MR GRAY:  The trial judge found to the same effect as the
Full Court. The trial judge found that on the

probabilities the machine had been worked on on

that date and the trial judge failed even to allude
to Jones v Dunkel at all. So, on this pivotal

point in the case one has had an inference from a
business record preferred against the sworn

evidence of the plaintiff and other workers and

critically, Brown was not called to ask, for

example, "Was that the correct date? Was that date

put in the document months and months later?"

There are any number of possibilities about that

that could not be explored. But applying a

Jones v Dunkel inference, any inference that could

be drawn from that worksheet must be negated.

The point is compounded by two special

features, and why we say this is special, we come

to Your Honour Justice Dawson's point. The first

is that Brown attended the scene of the incident on

5 February and was able to say, were he called,

whether the machine that was being used was

modified or unmodified. He was not called. The

inference is that his evidence would not have

supported the defendant. The defendant's sworn

evidence was there and its reliability enhanced by

his absence. The trial judge in the appellate

court did not take that matter into account against

the defendant.

Goldsworthy 11/3/94

The second matter of aggravation is, in a page

of the transcript and I have passed it to the Court

and to my learned friends in Adelaide this morning,

page 168 of the original transcript, in the cross-

examination of the plaintiff it was put at line 13:

The first extension on either of these

machines was extended on 4 February 1987?---No

way possible.

That is what the Council records will show,

and not only that - bear with me for a minute - that is what Mr John Brown is going to say. Do you know Mr John Brown?---Yes.
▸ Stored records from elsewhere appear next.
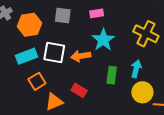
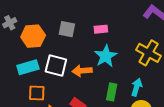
orange square: (37, 81) -> (37, 93), turned 30

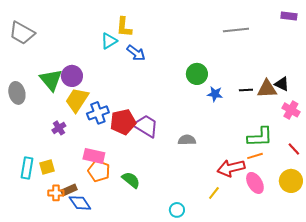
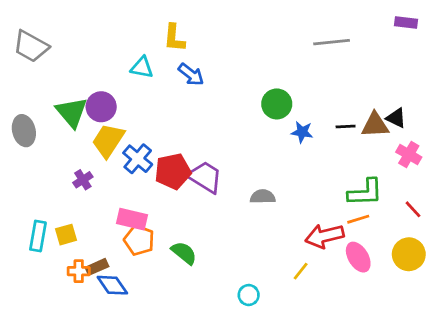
cyan triangle: (109, 41) -> (142, 67), moved, turned 42
blue cross: (98, 113) -> (138, 159), turned -30

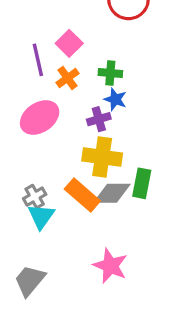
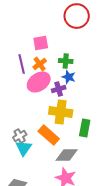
pink square: (69, 43) -> (41, 43), turned 35
purple line: (38, 60) -> (22, 64), moved
pink ellipse: (40, 117) -> (39, 82), moved
gray diamond: (112, 193) -> (67, 155), moved

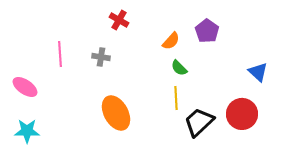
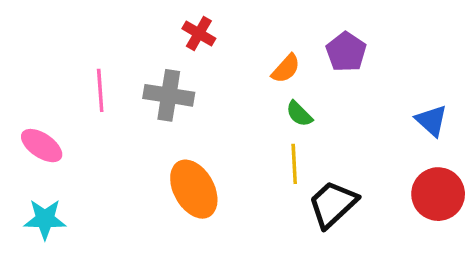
gray cross: (101, 57) -> (169, 95), size x1.6
red circle: (242, 114) -> (438, 194), moved

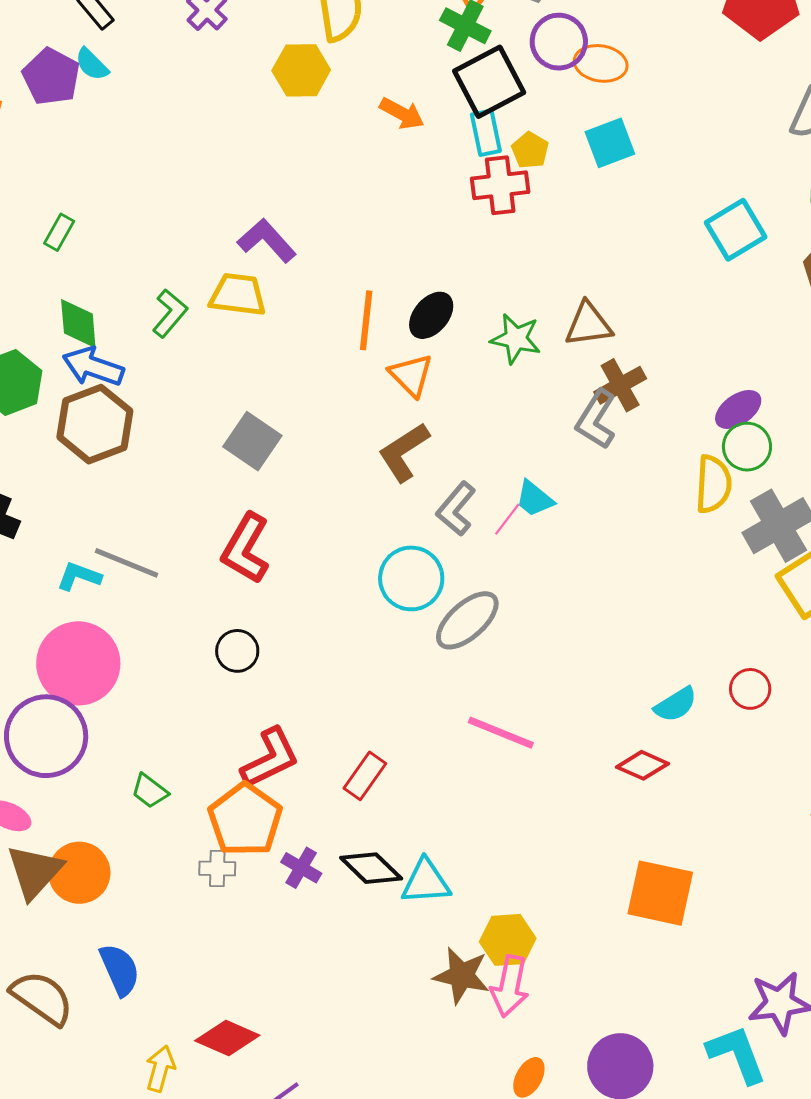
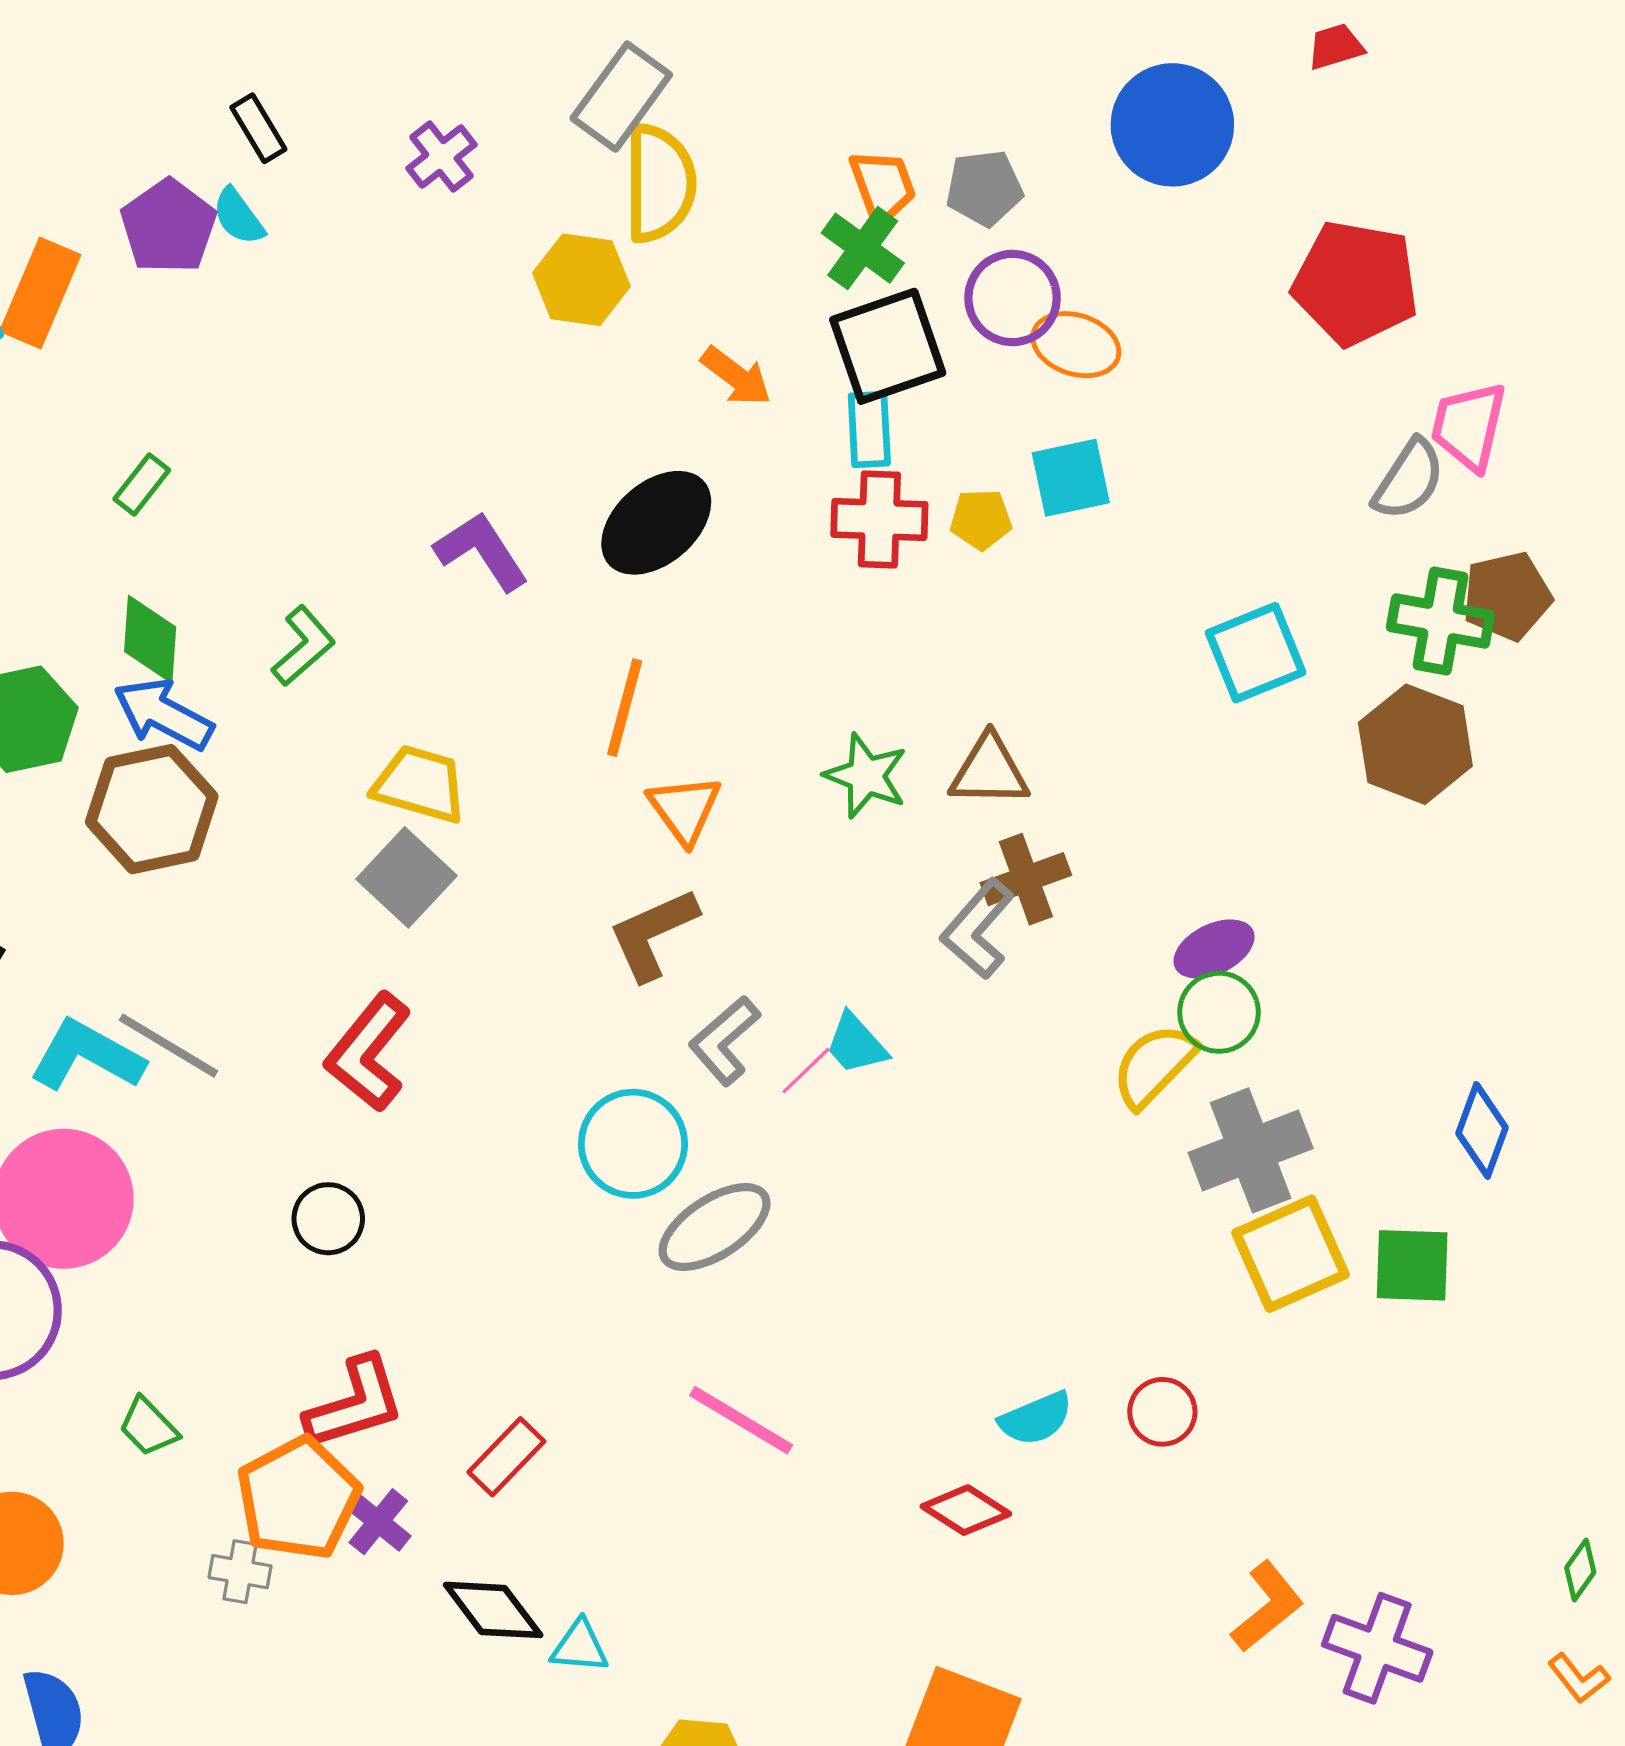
yellow pentagon: (530, 150) -> (981, 519), moved, turned 30
yellow trapezoid: (238, 295) -> (420, 784), moved
black ellipse: (431, 315) -> (656, 523), moved, size x1.4
yellow semicircle: (713, 484) -> (1154, 1066), turned -148
cyan L-shape: (79, 576) -> (87, 1056), size x1.5
purple cross: (301, 868) -> (378, 1522), moved
cyan triangle: (426, 882) -> (580, 1647), size x0.7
The finding of the court is that both machines were modified by 4 February 1987 and therefore the

plaintiff's case failed. It was being asserted by

counsel that John Brown be called and say that the

first machine was modified on 4 February. The

judge and the appellate court have made a finding

directly contrary to counsel's assertion as to what

Brown would say. We say that counsel's conduct,

and they have done it on instructions in this case,

compels an inference to be drawn, and this case is

special for that reason and that a miscarriage of

justice has occurred. There are other examples of

this that occurred, the time available does not

allow them all to be explored.

The second special leave point arises in

regard to the issue of foreseeability. A major

thrust of the appeal in the court below was that
the trial master had misdirected himself on the
issue of foreseeability. In particular, it is said

that he misdirected himself as to the test to be

put in regard to foreseeability of risk in

Wyong Council v Shirt.

That matter was agitated in the notice of

appeal, in the written outline that the court had
made available to it through the exhibit of the
affidavit and orally. It was a major point on the appeal, that this trial had gone wrong because the
trial judge had misdirected myself on the basic
test as to foreseeability of risk. The Court will
not find any treatment of that argument, in that
submission, in the reasons for judgment.

GAUDRON J: But it does only arise, does it not, once you

establish causation, in a practical sense?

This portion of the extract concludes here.